The fourth “solution” to an impossible dilemma has been for me to learn how to cultivate staying as much in the present moment as I can, taking deep pleasure out of the simplest observations – birds in the air, sunrises and sunsets, a spring flower, a river flowing to the sea. I concentrate on experiencing through all my senses, my mind and body, the astonishing beauty of Nature, the greatest painter, sculptor, Artist of all. Nature’s cycles also keep me in intimate communion with the seasonal shifts and how briefly we live out our individual lives in relationship to a planet that has been around for 4.5 billion years. “Time” as humans experience it is both linear and cyclic and both aspects need our acknowledgement and attention.
And this brings me around to another statement made by Joan Baez that mirrors my own evolving perspective reinforcing my fifth survival tool.
“ I don’t think we can think in big terms now, or we’ll just get under the covers and never get out. The little stuff… becomes more important right now because you have a chance at it. The world we are living in is being made horrible and is going to need every little victory…your family and friends (need to) feel some kind of support, some kind of goodness.”
She wonders if being on stage reminding people of a time when “we had the music, the cause, the direction, and each other is enough.”

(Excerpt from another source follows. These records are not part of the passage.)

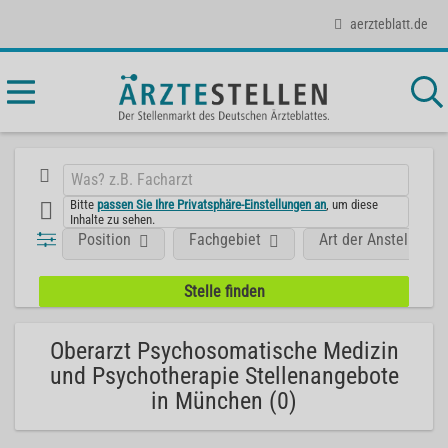
aerzteblatt.de
Bitte
passen Sie Ihre Privatsphäre-Einstellungen an
, um diese
Inhalte zu sehen.
Position
Fachgebiet
Art der Anstellung
Oberarzt Psychosomatische Medizin
und Psychotherapie Stellenangebote
in München (0)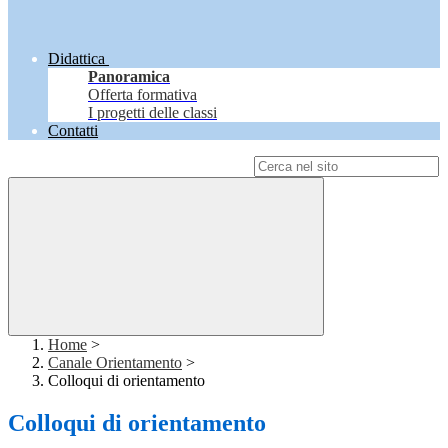
Didattica
Panoramica
Offerta formativa
I progetti delle classi
Contatti
Campo di ricerca per le pagine del sito
Home
>
Canale Orientamento
>
Colloqui di orientamento
Colloqui di orientamento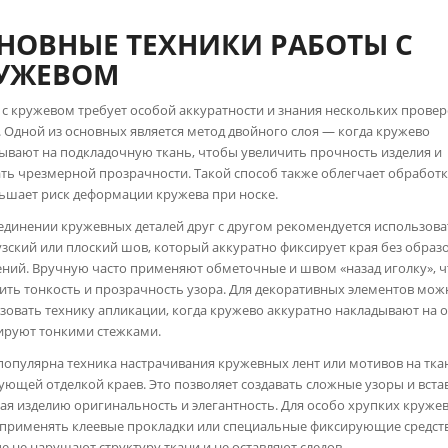
НОВНЫЕ ТЕХНИКИ РАБОТЫ С
УЖЕВОМ
 с кружевом требует особой аккуратности и знания нескольких прове
. Одной из основных является метод двойного слоя — когда кружево
ывают на подкладочную ткань, чтобы увеличить прочность изделия и
ть чрезмерной прозрачности. Такой способ также облегчает обработк
ьшает риск деформации кружева при носке.
единении кружевных деталей друг с другом рекомендуется использова
зский или плоский шов, который аккуратно фиксирует края без образ
ний. Вручную часто применяют обметочные и швом «назад иголку», 
ить тонкость и прозрачность узора. Для декоративных элементов мож
зовать технику апликации, когда кружево аккуратно накладывают на 
ируют тонкими стежками.
популярна техника настрачивания кружевных лент или мотивов на тка
ующей отделкой краев. Это позволяет создавать сложные узоры и вста
ая изделию оригинальность и элегантность. Для особо хрупких круже
применять клеевые прокладки или специальные фиксирующие средств
е не нарушают структуру ткани и не оставляют следов.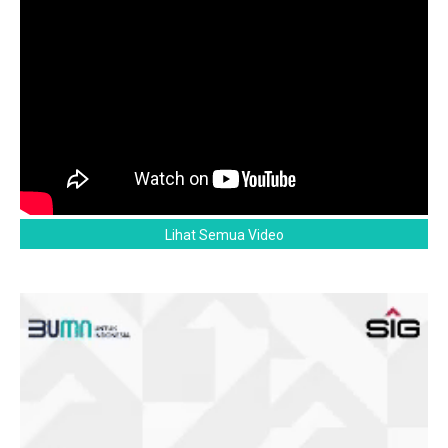
Lihat Semua Video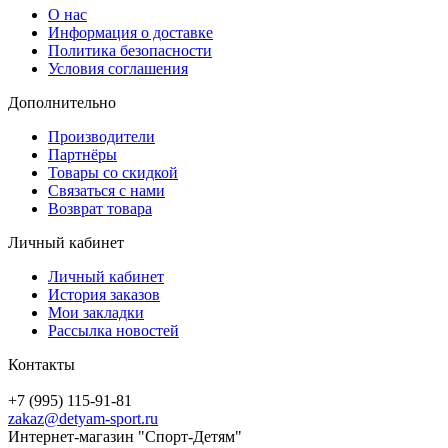
О нас
Информация о доставке
Политика безопасности
Условия соглашения
Дополнительно
Производители
Партнёры
Товары со скидкой
Связаться с нами
Возврат товара
Личный кабинет
Личный кабинет
История заказов
Мои закладки
Рассылка новостей
Контакты
+7 (995) 115-91-81
zakaz@detyam-sport.ru
Интернет-магазин "Спорт-Детям"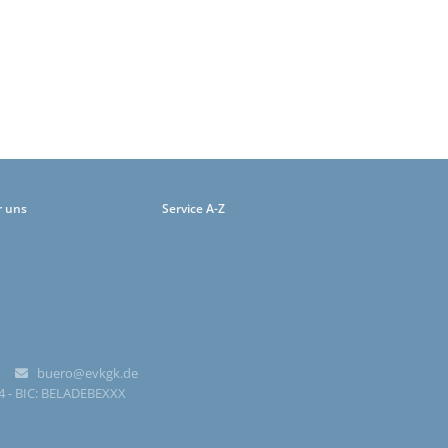
r uns
Service A-Z
-0
buero@evkgk.de

84 - BIC: BELADEBEXXX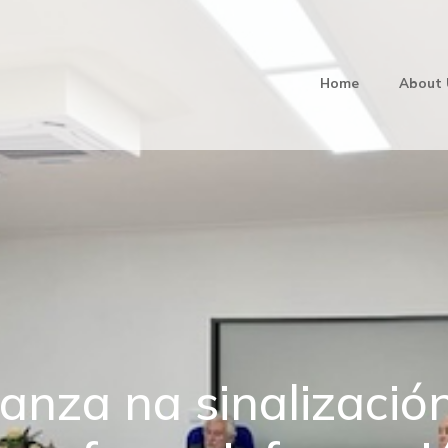
Home
About 
anza na sinalizació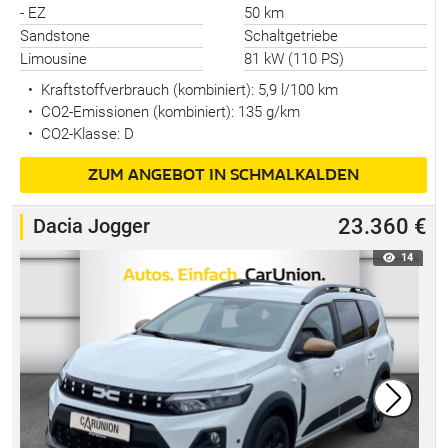
- EZ
50 km
Sandstone
Schaltgetriebe
Limousine
81 kW (110 PS)
•
Kraftstoffverbrauch (kombiniert):
5,9 l/100 km
•
CO2-Emissionen (kombiniert): 135 g/km
•
CO2-Klasse: D
ZUM ANGEBOT IN SCHMALKALDEN
Dacia Jogger
23.360 €
14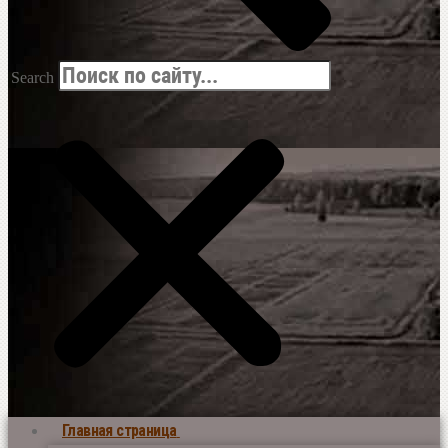
Search
Главная страница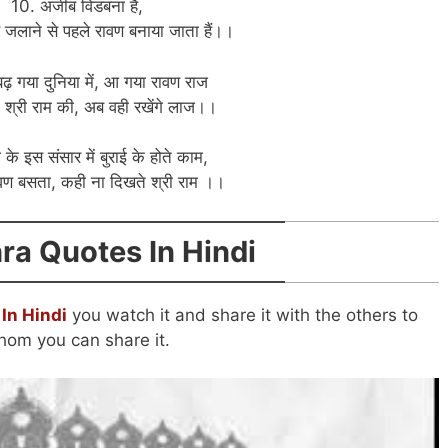
10. अजीब विडंबना हैं,
जलाने से पहले रावण बनाया जाता हैं।।
बढ़ गया दुनिया में, आ गया रावण राज
ा श्री राम की, अब वही रखेंगे लाज।।
े इस संसार में बुराई के होते काम,
रावण बसता, कही ना दिखते श्री राम ।।
ra Quotes In Hindi
In Hindi
you watch it and share it with the others to
om you can share it.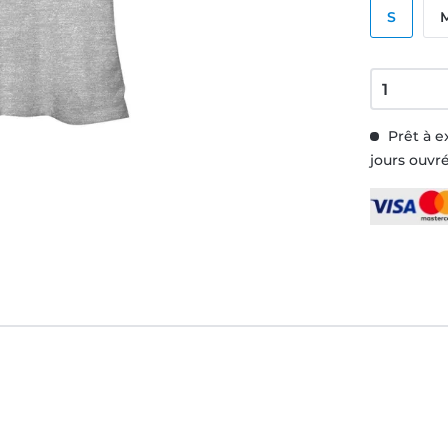
S
Prêt à e
jours ouvr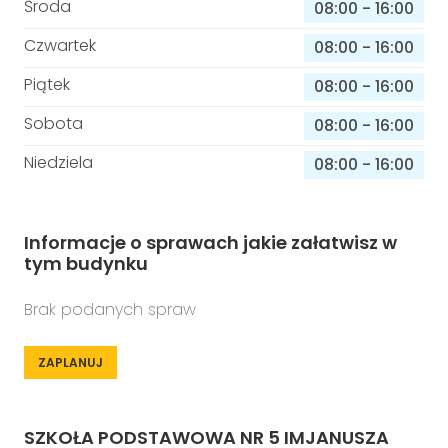
Środa
08:00
-
16:00
Czwartek
08:00
-
16:00
Piątek
08:00
-
16:00
Sobota
08:00
-
16:00
Niedziela
08:00
-
16:00
Informacje o sprawach jakie załatwisz w
tym budynku
Brak podanych spraw
ZAPLANUJ
SZKOŁA PODSTAWOWA NR 5 IMJANUSZA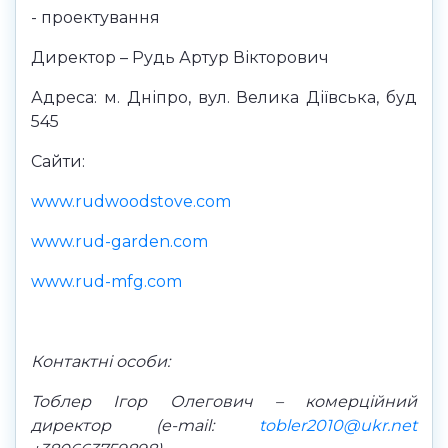
- проектування
Директор – Рудь Артур Вікторович
Адреса: м. Дніпро, вул. Велика Діївська, буд
545
Сайти:
www.rudwoodstove.com
www.rud-garden.com
www.rud-mfg.com
Контактні особи:
Тоблер Ігор Олегович – комерційний
директор (
e
-
mail
:
tobler
2010@
ukr
.
net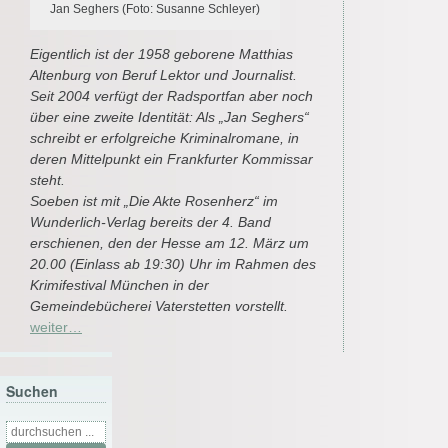
Jan Seghers (Foto: Susanne Schleyer)
Eigentlich ist der 1958 geborene Matthias
Altenburg von Beruf Lektor und Journalist.
Seit 2004 verfügt der Radsportfan aber noch
über eine zweite Identität: Als „Jan Seghers“
schreibt er erfolgreiche Kriminalromane, in
deren Mittelpunkt ein Frankfurter Kommissar
steht.
Soeben ist mit „Die Akte Rosenherz“ im
Wunderlich-Verlag bereits der 4. Band
erschienen, den der Hesse am 12. März um
20.00 (Einlass ab 19:30) Uhr im Rahmen des
Krimifestival München in der
Gemeindebücherei Vaterstetten vorstellt.
weiter…
Suchen
Suche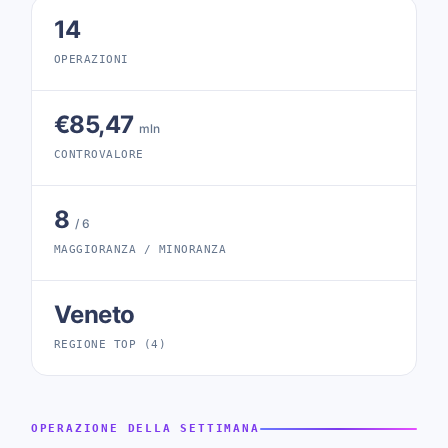
14
OPERAZIONI
€85,47
mln
CONTROVALORE
8
/ 6
MAGGIORANZA / MINORANZA
Veneto
REGIONE TOP (4)
OPERAZIONE DELLA SETTIMANA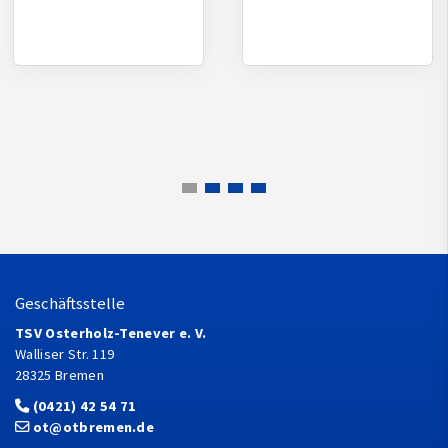
Geschäftsstelle
TSV Osterholz-Tenever e. V.
Walliser Str. 119
28325 Bremen
(0421) 42 54 71
ot@otbremen.de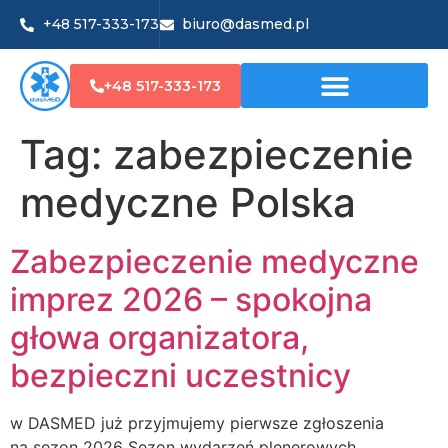
+48 517-333-173
biuro@dasmed.pl
+48 517-333-173
Tag:
zabezpieczenie
medyczne Polska
Zabezpieczenie medyczne
imprez 2026 – spokojna
głowa organizatora,
bezpieczni uczestnicy
w DASMED już przyjmujemy pierwsze zgłoszenia
na sezon 2026 Sezon wydarzeń plenerowych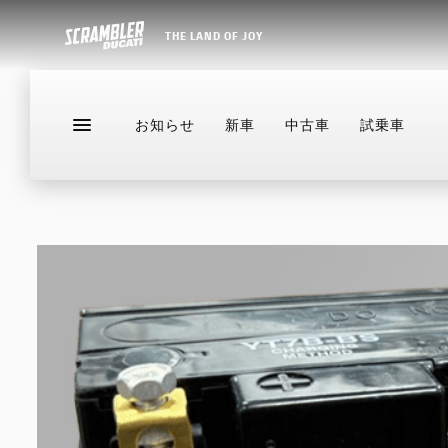
THE LAND OF JOY
お知らせ
新車
中古車
試乗車
お知らせ
新車
中古車
試乗車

I wonder the same thing as I continue to write, in part to save my own life and in the hope that my writing will touch others at a heart level – my sixth strategy for survival.
Joan ends her interview with another question. “Perhaps there is a virtue to having carried the flame, and grace now in passing the torch?”
Illness has restricted me for the last five months from participating in the world in a helpful and meaningful way, which has been unbelievably painful for me on a personal level. These days I cannot even take care of myself.
Maybe it is time for me too to pass on the torch as Joan is doing to the next generation in hopes that somehow these young people will find a way to survive this holocaust?
The problem for me is that I don’t know.